Monday, November 20, 2017

Among Your Souvenirs

From the Theatrical Vault Dept.: Some of us simply worship Florence Foster Jenkins, and have done so since long before the movie came along – and even before Stephen Temperley’s play hit Broadway. It was a relief, when seeing it there, to note that her legend was well respected, and I was delighted to see the same degree of respect in the production that played earlier this year in Catskill and Fort Salem, two small New York towns where theater is a luxury.

                                                                       
                          

Perhaps it was a more genteel time back in the ‘30s and ‘40s. The salon audiences for whom Florence Foster Jenkins performed stifled their laughter and applauded their support. They were a patrician bunch. Cole Porter never missed her Ritz ballroom concerts.

Jay Kerr and Alison Davy | Photo by John Sowle
The consensus is that Mme. Jenkins was wildly deluded, her lack of musical awareness probably aggravated by the syphilis she contracted as a teen. Thanks to a comfortable inheritance, she became a society dowager and indulged her passion for music with a voice so dreadful that those who heard her live swore that the handful of recordings she left behind barely do justice to the awfulness of the experience.

Stephen Temperley’s “Souvenir” is subtitled “A Fantasia,” and the playwright uses the facts of the woman’s life to imagine what might have driven her to inflict her unique performing style upon her friends – and, eventually, to a gloriously sold-out night at Carnegie Hall.

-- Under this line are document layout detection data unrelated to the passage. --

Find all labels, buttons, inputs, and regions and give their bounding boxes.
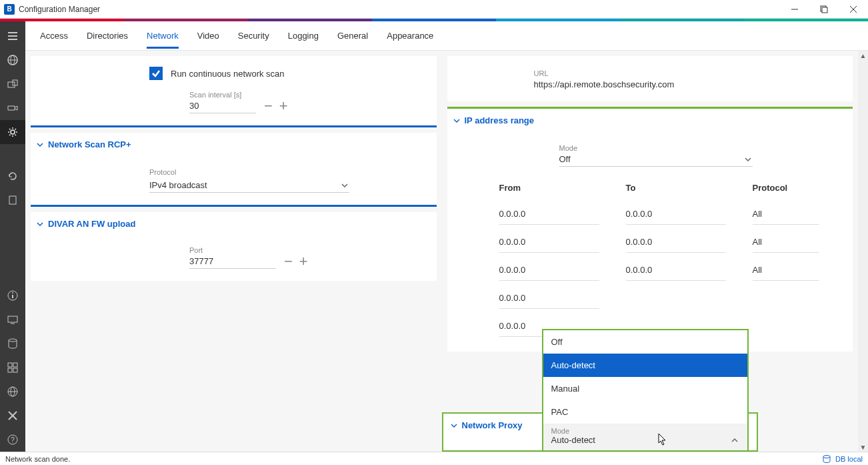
svg-rect-21: [8, 363, 12, 367]
svg-rect-14: [9, 196, 16, 204]
svg-point-20: [9, 339, 17, 342]
chevron-down-icon: [450, 422, 458, 430]
table-row: 0.0.0.00.0.0.0All: [453, 227, 848, 256]
info-icon[interactable]: [0, 284, 25, 308]
clipboard-icon[interactable]: [0, 188, 25, 212]
svg-rect-24: [13, 368, 17, 372]
titlebar: B Configuration Manager: [0, 0, 868, 19]
tab-bar: Access Directories Network Video Securit…: [25, 21, 868, 51]
table-cell-protocol[interactable]: All: [753, 265, 819, 281]
gear-icon[interactable]: [0, 120, 25, 144]
ip-mode-label: Mode: [559, 144, 848, 152]
tab-video[interactable]: Video: [197, 23, 219, 49]
database-icon[interactable]: [0, 332, 25, 356]
table-cell-protocol[interactable]: All: [753, 209, 819, 225]
tab-general[interactable]: General: [337, 23, 368, 49]
panel-ip-range-header[interactable]: IP address range: [447, 109, 853, 132]
svg-rect-11: [8, 82, 15, 87]
chevron-down-icon: [36, 220, 44, 228]
proxy-mode-select[interactable]: Mode Auto-detect: [543, 424, 747, 450]
svg-point-13: [11, 130, 15, 134]
th-from: From: [499, 183, 626, 193]
tab-network[interactable]: Network: [147, 23, 179, 49]
th-to: To: [626, 183, 753, 193]
svg-rect-2: [822, 7, 827, 13]
panel-divar-title: DIVAR AN FW upload: [48, 219, 135, 229]
svg-rect-23: [8, 368, 12, 372]
port-increment[interactable]: +: [299, 254, 308, 269]
minimize-button[interactable]: [780, 0, 809, 19]
interval-increment[interactable]: +: [279, 99, 288, 113]
panel-rcp-header[interactable]: Network Scan RCP+: [31, 133, 437, 156]
table-row: 0.0.0.00.0.0.0All: [453, 199, 848, 227]
table-cell-to[interactable]: 0.0.0.0: [626, 237, 726, 253]
side-nav: ?: [0, 21, 25, 452]
proxy-mode-label: Mode: [551, 427, 739, 435]
vertical-scrollbar[interactable]: ▲ ▼: [858, 51, 868, 452]
scroll-up-icon[interactable]: ▲: [860, 51, 867, 60]
panel-rcp: Network Scan RCP+ Protocol IPv4 broadcas…: [31, 133, 437, 207]
port-value[interactable]: 37777: [189, 256, 276, 269]
panel-rcp-title: Network Scan RCP+: [48, 139, 131, 149]
globe2-icon[interactable]: [0, 380, 25, 404]
svg-rect-22: [13, 363, 17, 367]
proxy-mode-value: Auto-detect: [551, 435, 596, 445]
table-cell-protocol[interactable]: All: [753, 237, 819, 253]
refresh-icon[interactable]: [0, 164, 25, 188]
help-icon[interactable]: ?: [0, 428, 25, 452]
scroll-down-icon[interactable]: ▼: [860, 442, 867, 452]
protocol-select[interactable]: IPv4 broadcast: [149, 178, 349, 193]
protocol-value: IPv4 broadcast: [149, 180, 207, 190]
table-row: 0.0.0.00.0.0.0All: [453, 256, 848, 284]
tab-access[interactable]: Access: [40, 23, 68, 49]
grid-icon[interactable]: [0, 356, 25, 380]
table-cell-to[interactable]: 0.0.0.0: [626, 265, 726, 281]
continuous-scan-checkbox[interactable]: [149, 67, 163, 80]
devices-icon[interactable]: [0, 72, 25, 96]
tab-logging[interactable]: Logging: [288, 23, 319, 49]
monitor-icon[interactable]: [0, 308, 25, 332]
ip-mode-select[interactable]: Off: [559, 152, 753, 167]
panel-ip-range: IP address range Mode Off From To: [447, 107, 853, 352]
ip-mode-value: Off: [559, 154, 571, 164]
left-column: Run continuous network scan Scan interva…: [25, 51, 442, 452]
db-status-text: DB local: [835, 455, 863, 463]
globe-icon[interactable]: [0, 48, 25, 72]
camera-icon[interactable]: [0, 96, 25, 120]
svg-rect-18: [8, 316, 17, 322]
table-cell-from[interactable]: 0.0.0.0: [499, 265, 599, 281]
proxy-option-auto-detect[interactable]: Auto-detect: [543, 354, 747, 377]
table-row: 0.0.0.0: [453, 284, 848, 312]
close-button[interactable]: [839, 0, 868, 19]
table-cell-from[interactable]: 0.0.0.0: [499, 293, 599, 309]
tools-icon[interactable]: [0, 404, 25, 428]
url-label: URL: [534, 69, 853, 77]
table-cell-from[interactable]: 0.0.0.0: [499, 209, 599, 225]
ip-table-header: From To Protocol: [453, 176, 848, 199]
right-column: URL https://api.remote.boschsecurity.com…: [442, 51, 859, 452]
panel-scan: Run continuous network scan Scan interva…: [31, 56, 437, 127]
tab-security[interactable]: Security: [238, 23, 269, 49]
interval-decrement[interactable]: −: [264, 99, 273, 113]
panel-divar-header[interactable]: DIVAR AN FW upload: [31, 212, 437, 236]
chevron-down-icon: [743, 155, 753, 164]
scan-interval-value[interactable]: 30: [189, 101, 256, 113]
menu-icon[interactable]: [0, 24, 25, 48]
proxy-option-manual[interactable]: Manual: [543, 377, 747, 400]
table-cell-from[interactable]: 0.0.0.0: [499, 237, 599, 253]
port-decrement[interactable]: −: [284, 254, 293, 269]
url-block: URL https://api.remote.boschsecurity.com: [447, 56, 853, 101]
status-bar: Network scan done. DB local: [0, 452, 868, 465]
proxy-option-off[interactable]: Off: [543, 330, 747, 354]
tab-directories[interactable]: Directories: [87, 23, 128, 49]
db-status-icon: [822, 454, 831, 464]
url-value[interactable]: https://api.remote.boschsecurity.com: [534, 79, 853, 89]
svg-text:?: ?: [11, 436, 15, 444]
maximize-button[interactable]: [809, 0, 839, 19]
table-cell-to[interactable]: 0.0.0.0: [626, 209, 726, 225]
chevron-down-icon: [340, 181, 349, 190]
panel-ip-range-title: IP address range: [465, 115, 535, 125]
tab-appearance[interactable]: Appearance: [387, 23, 433, 49]
svg-point-32: [823, 455, 830, 458]
proxy-option-pac[interactable]: PAC: [543, 400, 747, 424]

But even more compelling is the story of the pianist she worked with, Cosme McMoon. We meet him in the 1960s. He’s playing cocktail piano, and welcomes us with the greatest of all saloon songs, “One for My Baby.”

“You can never hear what other people hear,” he tells us between stanzas, preparing us for the meeting that will change his life. As McMoon, Jay Kerr brings the triple-threat talents of actor, singer, and pianist to the role: entirely convincing as a nightclub chanteur, he then inhabits his forty-years-younger self, revealing an ambitious but cautious young man who needs money but has a calling to pursue.

It’s 1927. The 24-year-old McMoon visits the 16th floor of the Ritz-Carlton Hotel to audition for the eccentric Foster Jenkins, who proves to be completely disarming in an overbearing way.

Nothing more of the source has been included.